• **EXERCISE**
For this exercise, write each entry below out precisely and omit the pictures.
*** Opening AVAILABLE DATA ***
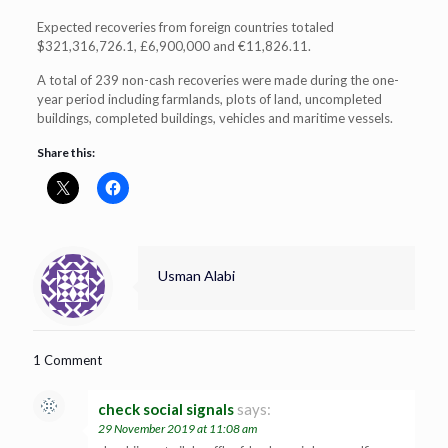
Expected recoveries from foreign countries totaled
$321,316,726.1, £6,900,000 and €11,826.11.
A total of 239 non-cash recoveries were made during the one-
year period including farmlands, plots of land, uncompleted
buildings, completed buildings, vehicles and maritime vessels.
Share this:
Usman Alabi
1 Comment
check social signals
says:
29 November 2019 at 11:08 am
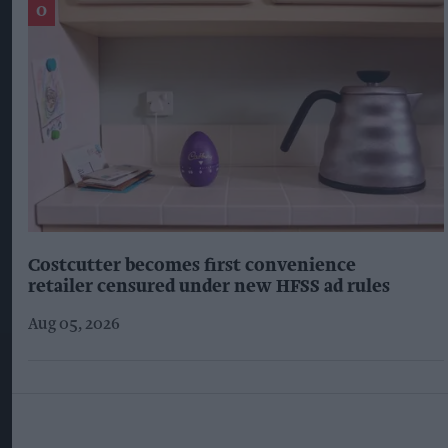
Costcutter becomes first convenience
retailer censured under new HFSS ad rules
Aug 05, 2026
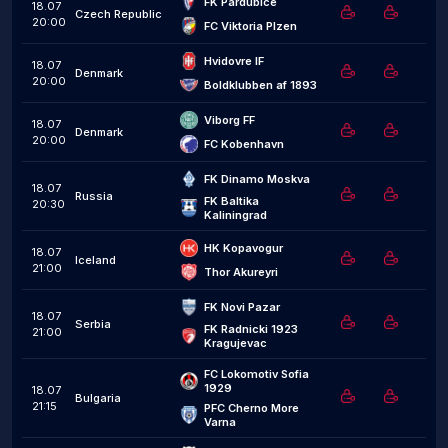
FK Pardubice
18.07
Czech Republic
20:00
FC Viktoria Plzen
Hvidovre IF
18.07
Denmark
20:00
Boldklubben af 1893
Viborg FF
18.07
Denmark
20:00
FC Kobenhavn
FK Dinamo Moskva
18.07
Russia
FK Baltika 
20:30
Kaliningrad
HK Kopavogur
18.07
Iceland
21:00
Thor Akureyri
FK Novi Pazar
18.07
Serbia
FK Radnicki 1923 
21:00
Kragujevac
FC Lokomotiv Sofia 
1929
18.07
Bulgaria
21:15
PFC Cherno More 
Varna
*** Closing AVAILABLE DATA ***
• **ANSWER SPACE**
Expected recoveries from foreign countries totaled
$321,316,726.1, £6,900,000 and €11,826.11.
A total of 239 non-cash recoveries were made during the one-
year period including farmlands, plots of land, uncompleted
buildings, completed buildings, vehicles and maritime vessels.
Share this:
Usman Alabi
1 Comment
check social signals
says:
29 November 2019 at 11:08 am
Costcutter becomes first convenience
retailer censured under new HFSS ad rules
Aug 05, 2026
FK Pardubice
18.07
Czech Republic
20:00
FC Viktoria Plzen
Hvidovre IF
18.07
Denmark
20:00
Boldklubben af 1893
Viborg FF
18.07
Denmark
20:00
FC Kobenhavn
FK Dinamo Moskva
18.07
Russia
FK Baltika 
20:30
Kaliningrad
HK Kopavogur
18.07
Iceland
21:00
Thor Akureyri
FK Novi Pazar
18.07
Serbia
FK Radnicki 1923 
21:00
Kragujevac
FC Lokomotiv Sofia 
1929
18.07
Bulgaria
21:15
PFC Cherno More 
Varna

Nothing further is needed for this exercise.